I shrugged and pretended not to be looking closely into her face. ‘Since I still haven’t agreed to help him,’ I said, ‘I can’t say anything at all about his progress. Surely, you’d have access to his reports.’
Khadija smiled again and shook her head. ‘There are no written reports,’ she said. ‘As for direct inspection, Meekal has concentrated work out in the desert, twenty miles from Damascus. There, he conceals everything behind a cordon of impenetrable security. None of us knows what he is doing out there. We know about the big explosion there – indeed, we heard it here in the palace. We know the broad costs.
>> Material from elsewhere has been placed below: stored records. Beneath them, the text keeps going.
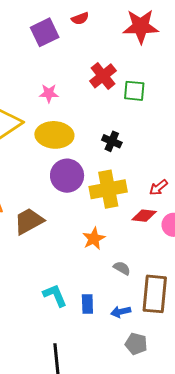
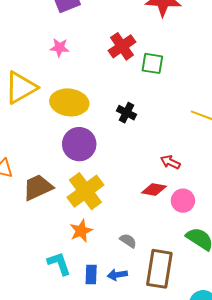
pink star: (49, 93) -> (59, 48), moved
red arrow: (158, 187) -> (170, 162), turned 60
yellow cross: (108, 189) -> (85, 191), moved, turned -30
orange star: (94, 239) -> (81, 231), moved
blue arrow: (121, 312) -> (117, 275), moved

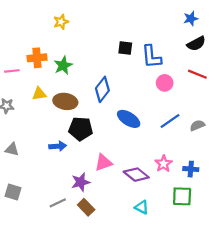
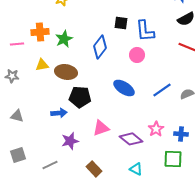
pink circle: (165, 83) -> (137, 55), moved
blue diamond: (102, 89) -> (100, 47), moved
purple star: (81, 182) -> (70, 141), moved
gray square: (13, 192) -> (18, 155), turned -35
gray line: (58, 203) -> (50, 165), moved
brown rectangle: (86, 207) -> (94, 169), moved

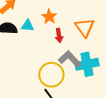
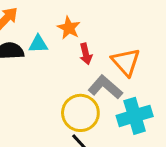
orange triangle: (85, 27) -> (126, 62), moved
cyan cross: (87, 64) -> (135, 116), moved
We really know nothing else
. I was rather hoping that you would be able to enlighten me.’
‘My dear Khadija,’ I said with a little smile, ‘until – rather unless – I agree to help him, I shall be in no position to enlighten anyone.’ A most interesting turn things were taking; all this talk of ‘we’ and ‘us’ was hardly accidental.
‘You will not be aware, My Lord,’ she said with another change of tone, ‘of the earthquake of three years ago that levelled part of the sea wall of Constantinople. I only heard of it myself from a Syrian monk who was there for this year’s Easter festival. This was a breach easily repaired. However, in the course of repair, it was discovered that much of the land wall was also on the point of collapse. Two entire miles of the wall must be taken down in sections and rebuilt. Though every monk in the City was pressed into the work, the Empire has neither money nor labour to complete the rebuilding to the quality needed until next year. This surely puts your confidence about the Empire’s security in a different light.’
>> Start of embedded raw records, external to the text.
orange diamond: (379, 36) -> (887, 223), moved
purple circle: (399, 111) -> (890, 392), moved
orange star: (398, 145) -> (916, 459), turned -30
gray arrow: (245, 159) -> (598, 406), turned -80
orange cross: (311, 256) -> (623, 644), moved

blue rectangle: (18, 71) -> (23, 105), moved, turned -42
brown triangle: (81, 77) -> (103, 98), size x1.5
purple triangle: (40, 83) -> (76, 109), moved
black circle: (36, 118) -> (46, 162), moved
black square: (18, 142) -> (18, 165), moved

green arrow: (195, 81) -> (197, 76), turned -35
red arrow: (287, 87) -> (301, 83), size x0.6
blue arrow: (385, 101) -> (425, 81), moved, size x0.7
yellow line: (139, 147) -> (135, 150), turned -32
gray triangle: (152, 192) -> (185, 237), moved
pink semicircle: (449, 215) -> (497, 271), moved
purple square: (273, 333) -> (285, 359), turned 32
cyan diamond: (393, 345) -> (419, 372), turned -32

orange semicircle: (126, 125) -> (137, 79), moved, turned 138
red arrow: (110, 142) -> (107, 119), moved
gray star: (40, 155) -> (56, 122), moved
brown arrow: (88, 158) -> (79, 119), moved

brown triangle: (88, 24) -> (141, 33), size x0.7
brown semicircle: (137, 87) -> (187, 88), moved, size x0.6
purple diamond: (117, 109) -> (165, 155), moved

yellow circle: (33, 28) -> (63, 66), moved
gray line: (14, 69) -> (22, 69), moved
It certainly did. If Meekal got his way, nothing would keep him from riding into Constantinople. I took my teeth out again and looked at the chip in the ivory. It was beginning to annoy my tongue. I’d have it repaired sooner than planned.
‘Madam,’ I said, ‘I think you are now asking me to set to work on a project that is more assured of success than I had thought. What makes you think I will assist in the destruction of the Empire that I served for so long?’
‘Because it is the will of God that you help us,’ she said, with another interesting emphasis on the ‘us’. ‘It is our destiny to replace all other kingdoms and empires with our own, and to replace all other faiths with our own. And you must realise how God has brought you here to help in the work. When Meekal suggested his plan to the Caliph, there were those who laughed even to his face. Yet here you are. The Imperial Navy could not stop you. The Angels of the Lord tried twice to kill you, and failed. In all the adventures of your journey, God has preserved your life. God has preserved you in health and strength. You surely must see the reason.’